If Mark hired these people to do anything other than viral marketing, i.e. if he thinks they're visionaries who are going to make amazing apps, he's deluded.
You're so right.
You can already see how the same thing has played out with computer games. With the modern engines such as Unity almost anyone can make a game. And almost everyone suffers.
And as a result there's now a million games most of which are poor quality asset flips. Everybody suffers, creators and consumers. Race to the bottom where the bottom has been reached. Prices are zero and earnings are zero.
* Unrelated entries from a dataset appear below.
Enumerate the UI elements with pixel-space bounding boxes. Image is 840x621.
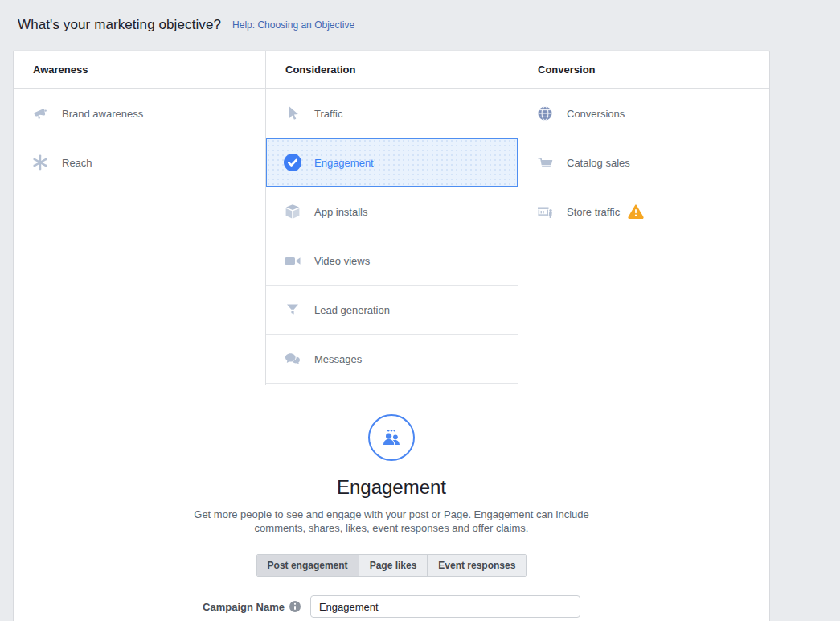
objective-row-brand-awareness[interactable]: Brand awareness bbox=[14, 89, 265, 138]
objective-label: Traffic bbox=[314, 108, 342, 120]
column-consideration: Consideration Traffic Engagement App ins… bbox=[266, 51, 518, 385]
objective-table: Awareness Brand awareness Reach Consider… bbox=[14, 51, 769, 385]
page-title: What's your marketing objective? bbox=[18, 17, 221, 33]
warning-icon bbox=[628, 204, 644, 219]
engagement-people-icon bbox=[368, 414, 415, 461]
column-header-awareness: Awareness bbox=[14, 51, 265, 89]
objective-row-conversions[interactable]: Conversions bbox=[518, 89, 769, 138]
cube-icon bbox=[282, 201, 303, 222]
campaign-name-label: Campaign Name bbox=[203, 601, 285, 613]
campaign-name-row: Campaign Name bbox=[14, 595, 769, 618]
campaign-name-input[interactable] bbox=[310, 595, 580, 618]
funnel-icon bbox=[282, 299, 303, 320]
video-camera-icon bbox=[282, 250, 303, 271]
megaphone-icon bbox=[30, 103, 51, 124]
tab-post-engagement[interactable]: Post engagement bbox=[257, 555, 359, 576]
objective-row-reach[interactable]: Reach bbox=[14, 138, 265, 187]
objective-row-traffic[interactable]: Traffic bbox=[266, 89, 518, 138]
tab-event-responses[interactable]: Event responses bbox=[428, 555, 526, 576]
objective-label: Store traffic bbox=[567, 206, 620, 218]
objective-row-messages[interactable]: Messages bbox=[266, 335, 518, 384]
objective-label: Brand awareness bbox=[62, 108, 143, 120]
objective-row-video-views[interactable]: Video views bbox=[266, 236, 518, 286]
objective-row-store-traffic[interactable]: Store traffic bbox=[518, 187, 769, 236]
cart-icon bbox=[535, 152, 555, 173]
reach-burst-icon bbox=[30, 152, 51, 173]
column-header-conversion: Conversion bbox=[518, 51, 769, 89]
detail-description: Get more people to see and engage with y… bbox=[182, 508, 600, 535]
objective-label: Lead generation bbox=[314, 304, 390, 316]
tab-page-likes[interactable]: Page likes bbox=[359, 555, 428, 576]
check-circle-icon bbox=[282, 152, 303, 173]
objective-label: Catalog sales bbox=[567, 157, 630, 169]
column-awareness: Awareness Brand awareness Reach bbox=[14, 51, 266, 385]
objective-row-catalog-sales[interactable]: Catalog sales bbox=[518, 138, 769, 187]
help-link[interactable]: Help: Choosing an Objective bbox=[232, 19, 354, 31]
engagement-type-tabs: Post engagement Page likes Event respons… bbox=[256, 554, 527, 577]
storefront-icon bbox=[535, 201, 555, 222]
chat-bubbles-icon bbox=[282, 348, 303, 369]
objective-label: Reach bbox=[62, 157, 92, 169]
column-conversion: Conversion Conversions Catalog sales Sto… bbox=[518, 51, 769, 385]
objective-label: Video views bbox=[314, 255, 370, 267]
objective-label: Messages bbox=[314, 353, 362, 365]
globe-icon bbox=[535, 103, 555, 124]
page-header: What's your marketing objective? Help: C… bbox=[0, 0, 840, 50]
content-panel: Awareness Brand awareness Reach Consider… bbox=[13, 50, 770, 621]
objective-row-app-installs[interactable]: App installs bbox=[266, 187, 518, 236]
objective-detail: Engagement Get more people to see and en… bbox=[14, 414, 769, 618]
detail-title: Engagement bbox=[14, 476, 769, 499]
info-icon[interactable] bbox=[289, 601, 301, 612]
objective-row-lead-generation[interactable]: Lead generation bbox=[266, 286, 518, 335]
objective-row-engagement[interactable]: Engagement bbox=[266, 138, 518, 187]
cursor-icon bbox=[282, 103, 303, 124]
objective-label: App installs bbox=[314, 206, 367, 218]
objective-label: Engagement bbox=[314, 157, 374, 169]
column-header-consideration: Consideration bbox=[266, 51, 518, 89]
objective-label: Conversions bbox=[567, 108, 625, 120]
If 15 years ago an indie game dev would allocate 80% to making the game and 20% to marketing etc. Today that will not get anything but it's much better to spend 20% on the game and 80% on the marketing, SEO optimization and attention harvesting. It's a shouting match where it's all about winning the shouting match not producing the best content.
Another race to the bottom.
There are millions of asset flips, but the top indie games have never been better. It’s hard for indie developers because there’s so much competition: you need to heavily promote a quality game only because there are so many other quality games.
Likewise these tools have enabled many more people to create vibe-coded slop, and may lead to more quality software (making it harder to stand out without marketing), but the best software will only get better.
The implication is that the gatekeeping has become marketing dollars, when it used to be skill at making a fun game. I don't think we're in a better situation today.
There are fun games that succeed without marketing, e.g. Balatro, and there are bad games that fail despite it, e.g. Highguard.
The reason that “skill at making a fun game” doesn’t guarantee success is because there are so many fun games. Much less, if at all, because there is so many slop.
idk, indie games that come to my attention seem to be very polished. Which one is successful and fits your criteria?
I disagree that accessibility is a detractor here.
There's never been a better time to be an indie dev. I'd rather have 1/1000 indie games be awesome than being force fed whatever storefront disguised as a game 'AAA' publishers poop out every year.
Just look at how slay the spire is doing up against marathon right now. Which of those was shouting the loudest? Highguard anyone?
I'll second this.
It is true that the indy game market is brutal but it's always been brutal.
You don't really hear about a crisis at the indy game level though, rather at the AAA game level there is much of "we'd like to use our market power to take out the risk in game development" and then years later we realize they took out all the value before they took out the risk and now they're doomed.
Mark got lucky enough once he can be wrong the rest of his life and still not be exposed to a cost for it. Purpose of the system is what it does.
... I think he's got an affinity for other people and organizations that have succeeded in the same way. The idea that somebody out there might have a workmanlike approach to life and be able to get consistent results at something would be a threat to his worldview.
> They get the team that built it and have more people on the AI initiative who are consumer-centric.
Whom are you kidding? This is about getting ads in front of eyeballs, nothing else.
[flagged]
uhhh that's a wild take
Good take
This whole site is full of tinkerers and I'm pretty almost none are getting rich off it or having their projects go anywhere.